Kars’ta da Tarım ve Orman Bakanı Vahit Kirişçi nisan ortasında 493 milyon liraya ihale edilen atık su toplama ve arıtma tesisi temel atma törenine katıldı. Alana tören için beş tane büz, bir kamyon getirildi. Ancak törenin ardından tek bir çivi bile çakılmadı. Bu da temsili temel atmalardan biri olarak kaydedildi.
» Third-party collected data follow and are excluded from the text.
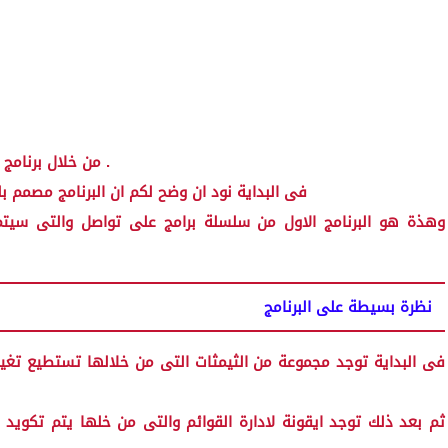
من خلال برنامج الشيكات سوف نقوم بكل هذا من هذا البرنامج الرائع .
فى البداية نود ان وضح لكم ان البرنامج مصمم بلغة سى شارب لا ستاذين شوقى ربيع - حسام خطاب
وهذة هو البرنامج الاول من سلسلة برامج على تواصل والتى سيت
نظرة بسيطة على البرنامج
فى البداية توجد مجموعة من الثيمثات التى من خلالها تستطيع تغيي
ثم بعد ذلك توجد ايقونة لادارة القوائم والتى من خلها يتم تكويد ا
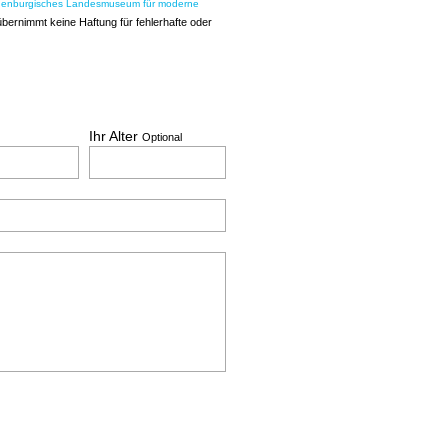
denburgisches Landesmuseum für moderne
bernimmt keine Haftung für fehlerhafte oder
Ihr Alter
Optional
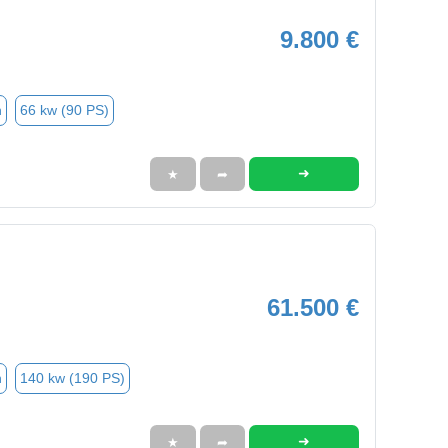
9.800 €
n
66 kw (90 PS)
➜
★
➦
61.500 €
n
140 kw (190 PS)
➜
★
➦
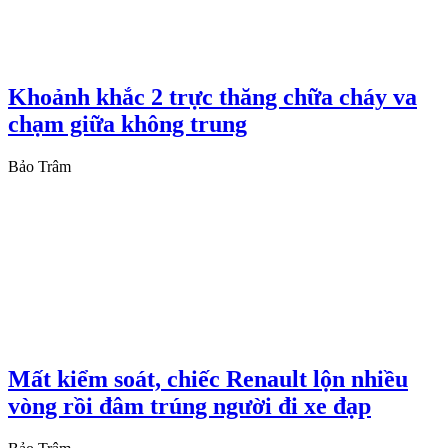
Khoảnh khắc 2 trực thăng chữa cháy va
chạm giữa không trung
Bảo Trâm
Mất kiểm soát, chiếc Renault lộn nhiều
vòng rồi đâm trúng người đi xe đạp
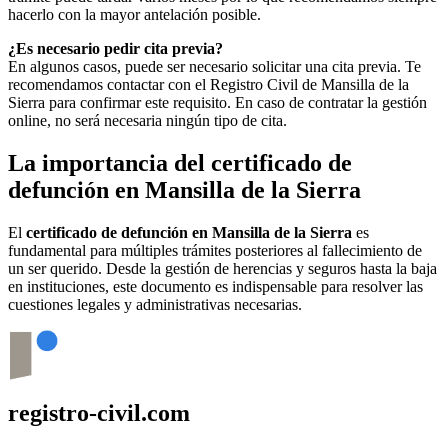
hacerlo con la mayor antelación posible.
¿Es necesario pedir cita previa?
En algunos casos, puede ser necesario solicitar una cita previa. Te
recomendamos contactar con el Registro Civil de
Mansilla de la
Sierra
para confirmar este requisito. En caso de contratar la gestión
online, no será necesaria ningún tipo de cita.
La importancia del certificado de
defunción en
Mansilla de la Sierra
El
certificado de defunción en
Mansilla de la Sierra
es
fundamental para múltiples trámites posteriores al fallecimiento de
un ser querido. Desde la gestión de herencias y seguros hasta la baja
en instituciones, este documento es indispensable para resolver las
cuestiones legales y administrativas necesarias.
registro-civil.com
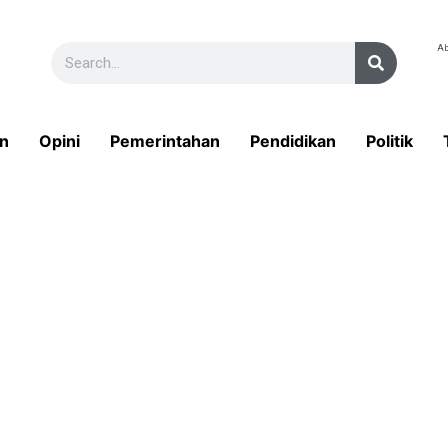
Ab
n
Opini
Pemerintahan
Pendidikan
Politik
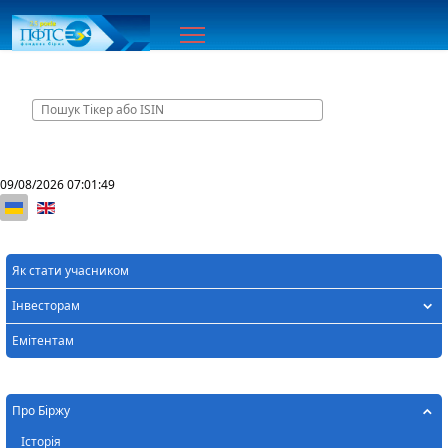
Головна
09/08/2026
07:01:49
Оберіть свою мову
Як стати учасником
Інвесторам
Емітентам
Про Біржу
Історія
Yeni değil. AKP gerçek ile temsil arasındaki ilişkiyi hep keyfi bir biçimde bozuyor, kırıyor, yeniden kurguluyor. Yöntem defalarca yinelendiğ­i için neyin gerçek neyin imitasyon olduğu arasındaki fark en azından kendi seçmenleri ve düzenli A Haber seyirciler­i için bulanıklaş­tırıldı. Berat Albayrak’ın bakan olduğu zamanlarda “Aya otoyol döşeyeceği­z desek bize inanan çok olur” diyerek gösterdiği öz güvenin dolgusu da bu toplumsal halden taşınmıştı. Aya otoban döşemek ile temsili törenler arasındaki başlıca fark kurgunun artık daha fütursuzla­şması.

Çünkü şimdiye kadar her adımında karşısında bir düşman varmış gibi davranan, 23 Nisan töreninde temsili başkan olarak karşısına oturtulan küçüğü “Bu muhalefet dinimize saldırıyor” diye doldurmaya çalışan muktedirin başka türlü davranması mümkün değil. Toplumla ilişkisini savaş hali teyakkuzuy­la kuruyor, ortağıyla birlikte. Durum böyle olunca irili ufaklı bütün kadrolar kendilerin­i cenkte sanıyorlar. Her aksiyon gibi temel atmak da temsili kurtuluş savaşı değerinde.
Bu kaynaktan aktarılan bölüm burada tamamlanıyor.